Embassy cooperates with regime to release of seven Egyptians from camps in Ghouta.

CAIRO - The Egyptian foreign ministry said on Saturday its embassy in Syria had been able to get seven Egyptians out of shelters in areas now controlled by the Syrian government.
The embassy had cooperated with the Syrian authorities to secure their release from camps where thousands of civilians fleeing the Eastern Ghouta Damascus suburb were now staying.
One citizen was able to leave one of the shelters on Saturday, while another Egyptian, his mother, his sister, and his Syrian wife and children were able to leave another shelter the same day.
The ministry said preparations were underway to fly them home.
The embassy was able to rescue another Egyptian family "from the area of military operations in Ghouta a few weeks ago," the ministry said.

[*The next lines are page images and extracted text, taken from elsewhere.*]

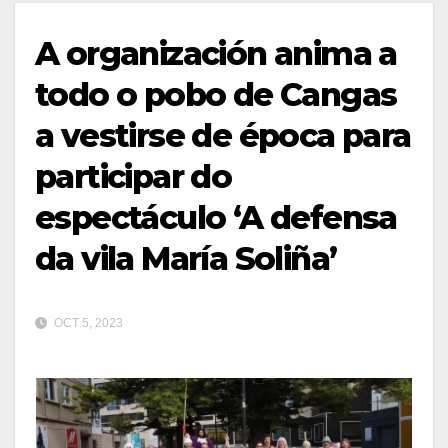
A organización anima a
todo o pobo de Cangas
a vestirse de época para
participar do
espectáculo ‘A defensa
da vila María Soliña’
OCT 5, 2023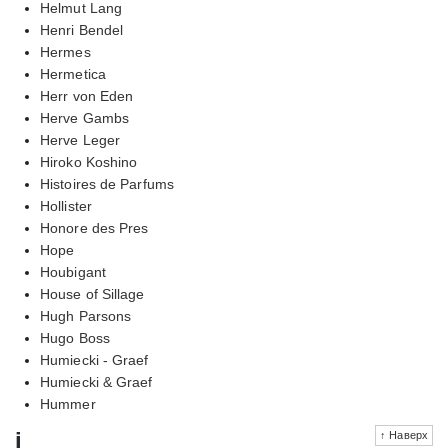
Helmut Lang
Henri Bendel
Hermes
Hermetica
Herr von Eden
Herve Gambs
Herve Leger
Hiroko Koshino
Histoires de Parfums
Hollister
Honore des Pres
Hope
Houbigant
House of Sillage
Hugh Parsons
Hugo Boss
Humiecki - Graef
Humiecki & Graef
Hummer
i
↑ Наверх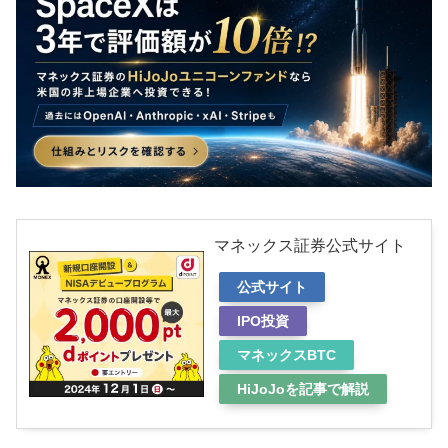
マネックス証券公式サイト
公式サイト
IPO投資
マネックスBTC
HiJoJoを記事で解説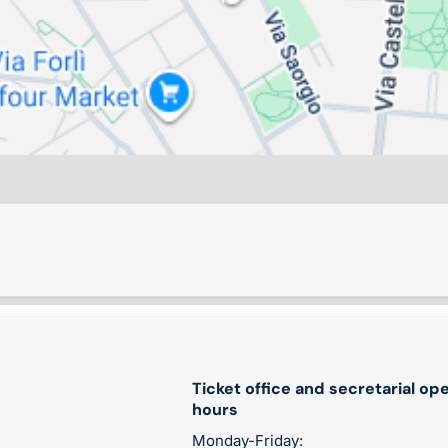
Ticket office and secretarial op
hours
Monday-Friday: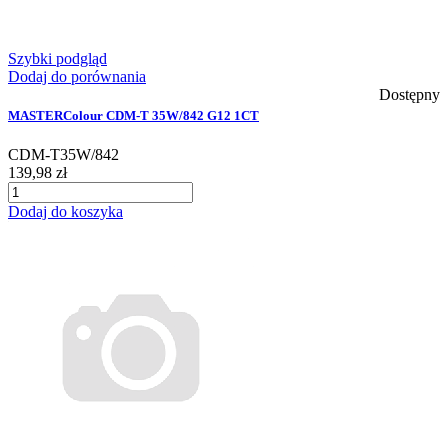
Szybki podgląd
Dodaj do porównania
Dostępny
MASTERColour CDM-T 35W/842 G12 1CT
CDM-T35W/842
139,98 zł
Dodaj do koszyka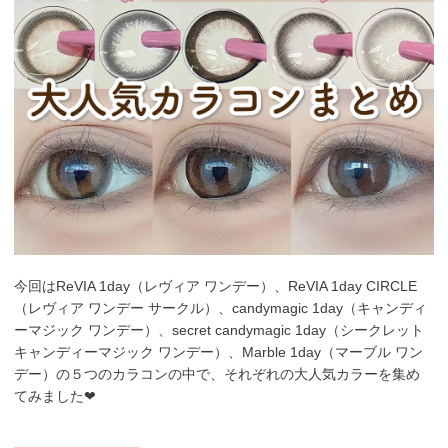
今回はReVIA 1day（レヴィア ワンデー）、ReVIA 1day CIRCLE
（レヴィア ワンデー サークル）、candymagic 1day（キャンディ
ーマジック ワンデー）、secret candymagic 1day（シークレット
キャンディーマジック ワンデー）、Marble 1day（マーブル ワン
デー）の５つのカラコンの中で、それぞれの大人気カラーを集め
てみました❤︎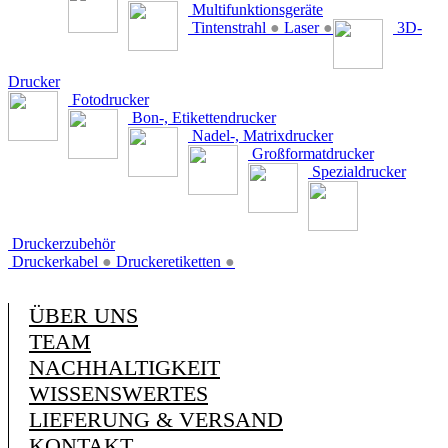
Multifunktionsgeräte
Tintenstrahl
●
Laser
●
3D-
Drucker
Fotodrucker
Bon-, Etikettendrucker
Nadel-, Matrixdrucker
Großformatdrucker
Spezialdrucker
Druckerzubehör
Druckerkabel
●
Druckeretiketten
●
ÜBER UNS
TEAM
NACHHALTIGKEIT
WISSENSWERTES
LIEFERUNG & VERSAND
KONTAKT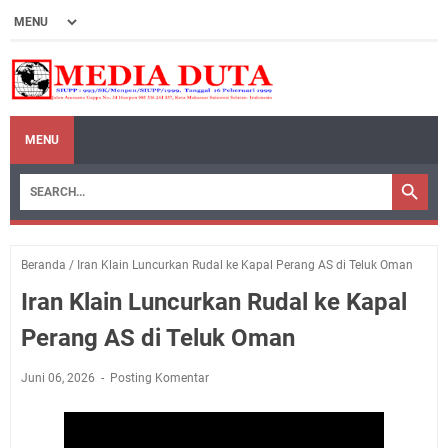
MENU
Beranda
/
Iran Klain Luncurkan Rudal ke Kapal Perang AS di Teluk Oman
Iran Klain Luncurkan Rudal ke Kapal
Perang AS di Teluk Oman
Juni 06, 2026
Posting Komentar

Syria's regime lost swathes of territory to rebels early in the uprising but has since made a comeback and recaptured large parts of the country.
It used military pressure and population transfers to flush fighters and civilians out of territory around Damascus, most notably the Eastern Ghouta suburb.
The assault on Eastern Ghouta has a sparked a mass exodus from the shrinking rebel enclave, with 50,000 people reaching shelters in regime-controlled areas in the past week, according to the United Nations.
The UN humanitarian coordinator in Syria in March condemned the "tragic" living conditions of the displaced massed in the makeshift shelters.
Prior to the assault, Ghouta's 400,000 residents had suffered five years of crippling regime siege that made food and medicine nearly impossible to access or afford.
Syria's conflict broke out in March 2011 with protests against the government but has since evolved into a civil war that has killed more than 350,000 people and triggered a staggering humanitarian crisis.